Good Friday is the day that many people understand to be the day that Christ was crucified and died for people of a sinful fallen world, people like you and me, people who have gone before us and for all who will come after us.

For the believers, Good Friday can be seen as a bad day along the way to a life of eternally great days.  Good Friday cannot really be understood for its goodness unless you keep it in context of the part of the journey of life it represents.  Our week consists of seven days – what happens on Thursday alone cannot by itself define your week because your Fridays will always come; and your Fridays can bring good from the things that happen on the Thursdays before.  We cannot have a week unless we have Sunday through Saturday.

So perhaps we ought to think of and view Good Friday in that way.  We cannot have eternal life unless we had a Good Friday.  By itself, there was nothing good about Jesus being crucified and dying on a cross like any criminal in His time.  But thank God that He created us in His image.  When He breathed into us the breadth of Life, He made us living souls who could enjoy life eternal just as He is.  We are not an event that lives and dies and is forgotten; we are part of God’s dream to have someone who will choose to live, die, and live again with Him forever in eternity.

For me, what makes Good Friday good is not just what happened on that day; crucifixion is really a bad way to die.  But Good Friday is good because God was smart enough to make a way for each of us to have eternal life, a way that the devil cannot steal away from us.  He made a way for each of us to be winners, and He made a loser of the devil.
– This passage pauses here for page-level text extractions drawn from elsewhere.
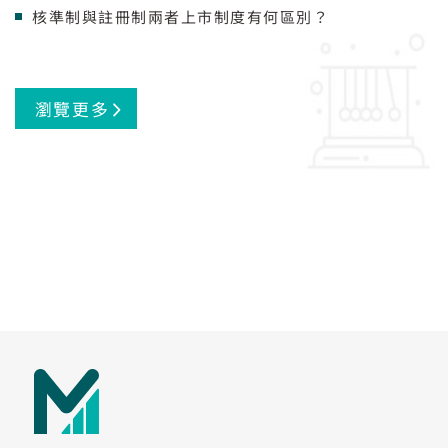
核準制與註冊制兩者上市制度有何區別？
瀏覽更多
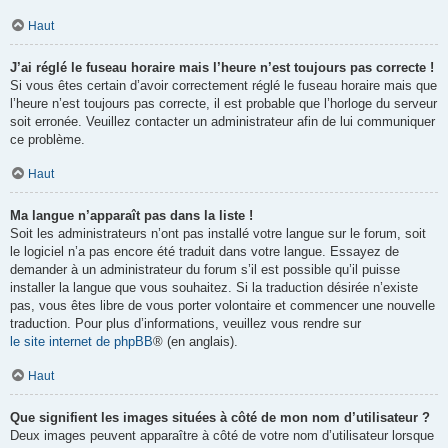
Haut
J’ai réglé le fuseau horaire mais l’heure n’est toujours pas correcte !
Si vous êtes certain d’avoir correctement réglé le fuseau horaire mais que
l’heure n’est toujours pas correcte, il est probable que l’horloge du serveur
soit erronée. Veuillez contacter un administrateur afin de lui communiquer
ce problème.
Haut
Ma langue n’apparaît pas dans la liste !
Soit les administrateurs n’ont pas installé votre langue sur le forum, soit
le logiciel n’a pas encore été traduit dans votre langue. Essayez de
demander à un administrateur du forum s’il est possible qu’il puisse
installer la langue que vous souhaitez. Si la traduction désirée n’existe
pas, vous êtes libre de vous porter volontaire et commencer une nouvelle
traduction. Pour plus d’informations, veuillez vous rendre sur
le site internet de phpBB
® (en anglais).
Haut
Que signifient les images situées à côté de mon nom d’utilisateur ?
Deux images peuvent apparaître à côté de votre nom d’utilisateur lorsque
God revealed the secret to eternal life right before satan on a day like Good Friday but satan is too focused on himself to see it.  On Good Friday, God placed into our hearts the secret to living with Him in eternity.  He placed into our hearts the secret to salvation.  And because He placed this right into our hearts, satan can’t find it there because he looks at all the other stuff he has and all the other stuff he tries to entice us to want, hoping he will find our secret.  But he cannot look into and take from our hearts what God placed there on a day like Good Friday.   You see, if you are a believer, Jesus lives now in your heart, and satan doesn’t want to be anywhere around the Lord.

Enjoy your day today, for on a day like this God made a way for you to Live a Delivered Life.  And that indeed makes it a Good Friday.  Live A Delivered Life.  Love you.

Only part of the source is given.